AUC (Area under curve)
- Let’s say that we have a binary classifier that predicts a probability p for an event to occur. Then, 1-p is the probability that the event doesn’t occur. We need a threshold to determine the class membership. AUC provides a single score that tells us how good a model is across all possible ranges of thresholds.
- AUC is computed from a ROC (Receiver Operating Characteristics) curve.
- ROC curve = a graphical representation of TPR (true positive rate) as a function of FPR (false positive rate) of a binary classifier across different thresholds.
RIG (Relative Information Gain)
RIG = 1 - log_loss/entropy(y) where, log_loss = - [ c*log(p) + (1-c)*log(1-p) ] entropy(y) = - [ y*logy + (1-y)*log(1-y) ] c = observed click p = probability of a click y = CTR
Higher is better.
Prediction Error (PE)
PE = avg(p)/y - 1
- PE = 0 when average(p) exactly matches the click-through rate.
- It could also be 0 if there’s a mix of over-estimation/under-estimation of the CTR as long the average is closer to CTR.
- It’s not a reliable metric.
This part is really important.

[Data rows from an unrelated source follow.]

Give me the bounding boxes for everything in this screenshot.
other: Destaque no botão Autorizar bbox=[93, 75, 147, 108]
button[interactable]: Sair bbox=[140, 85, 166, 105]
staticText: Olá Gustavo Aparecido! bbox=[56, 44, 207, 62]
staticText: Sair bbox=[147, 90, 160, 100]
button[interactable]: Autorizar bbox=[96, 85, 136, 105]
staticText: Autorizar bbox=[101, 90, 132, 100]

It teaches us a way to simulate different model performances offline without having to run expensive A/B tests.
- A/B tests run with a fixed set of model parameters.
- It could be expensive to run multiple experiments with different model parameters.

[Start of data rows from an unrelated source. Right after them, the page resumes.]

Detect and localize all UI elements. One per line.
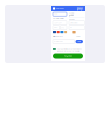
staticText: $49.00: [76, 36, 80, 37]
staticText: Promo code: [54, 41, 63, 42]
button[interactable]: Apply: [76, 40, 83, 43]
button[interactable]: Pay $49.00: [53, 54, 83, 58]
staticText: Country: [69, 19, 75, 20]
staticText: Checkout: [56, 8, 64, 9]
staticText: Your payment is secured end to end: [57, 48, 82, 50]
staticText: Pay $49.00: [64, 55, 72, 57]
staticText: Subtotal: [69, 12, 74, 14]
staticText: Apply: [77, 41, 81, 42]
staticText: Billing address: [53, 36, 63, 37]
staticText: We never store your card details: [57, 50, 80, 52]
staticText: United States: [70, 22, 78, 24]
staticText: pay: [77, 7, 83, 10]
staticText: Card information: [53, 18, 64, 19]
staticText: $49.00: [69, 14, 74, 16]
staticText: MM/YY: [54, 27, 58, 29]
staticText: ZIP: [70, 27, 72, 29]
staticText: 1234 1234: [54, 22, 62, 24]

- It could also ruin the user experience, make losses if the new model underperforms
- The paper proposes a simulation of the user behavior offline aka auction simulation.

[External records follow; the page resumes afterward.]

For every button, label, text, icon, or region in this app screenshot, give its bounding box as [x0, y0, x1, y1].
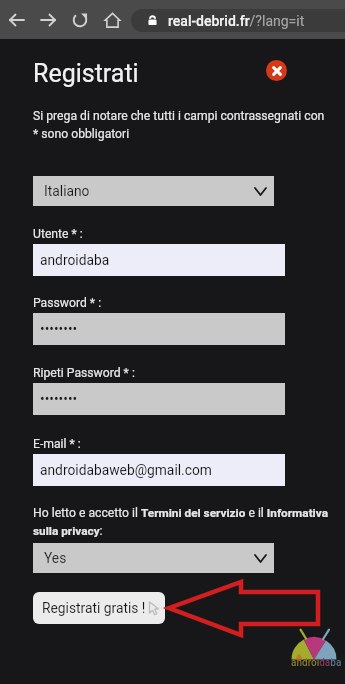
button[interactable]: Back — [5, 8, 29, 32]
staticText: real-debrid.fr/?lang=it — [168, 13, 305, 29]
staticText: Utente * : — [33, 227, 83, 241]
button[interactable]: androidabaweb@gmail.com — [33, 454, 285, 486]
staticText: Ripeti Password * : — [33, 366, 135, 380]
staticText: Registrati — [33, 59, 139, 88]
staticText: androidabaweb@gmail.com — [40, 462, 212, 478]
button[interactable]: Registrati gratis ! — [33, 592, 165, 624]
staticText: Yes — [44, 550, 67, 566]
staticText: •••••••• — [40, 391, 78, 407]
button[interactable]: Close — [266, 60, 287, 81]
staticText: E-mail * : — [33, 437, 81, 451]
button[interactable]: Reload — [68, 8, 92, 32]
staticText: •••••••• — [40, 321, 78, 337]
button[interactable]: •••••••• — [33, 383, 285, 415]
button[interactable]: Forward — [36, 8, 60, 32]
staticText: Italiano — [44, 183, 90, 199]
button[interactable]: •••••••• — [33, 313, 285, 345]
staticText: Password * : — [33, 296, 102, 310]
button[interactable]: Yes — [33, 543, 274, 573]
staticText: Ho letto e accetto il Termini del serviz… — [33, 506, 328, 538]
button[interactable]: Italiano — [33, 176, 274, 206]
staticText: Si prega di notare che tutti i campi con… — [33, 109, 325, 141]
button[interactable]: real-debrid.fr/?lang=it — [131, 9, 345, 32]
button[interactable]: androidaba — [33, 244, 285, 276]
staticText: androidaba — [40, 252, 110, 268]
staticText: androidaba — [291, 657, 342, 669]
staticText: Registrati gratis ! — [42, 600, 146, 616]
button[interactable]: Home — [100, 8, 125, 33]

- Auction simulation reruns ad auctions offline for a given query and selects a set of ads based on the new model prediction scores.
- user clicks are estimated in the following way:
- if (user, ad) pair is found in the logs
- if it’s in the same position in history as in the simulation, use the historic CTR directly as the expected CTR
- if it’s not in the same position, the expected CTR is calibrated based on the position.
- if (user, ad) pair is not found, average CTR is used as the expected CTR.
- if (user, ad) pair is found in the logs
- ignores predicted probability values. It’s insensitive to the ranking based on the probability score. It’s possible to have different rankings with similar AUC scores.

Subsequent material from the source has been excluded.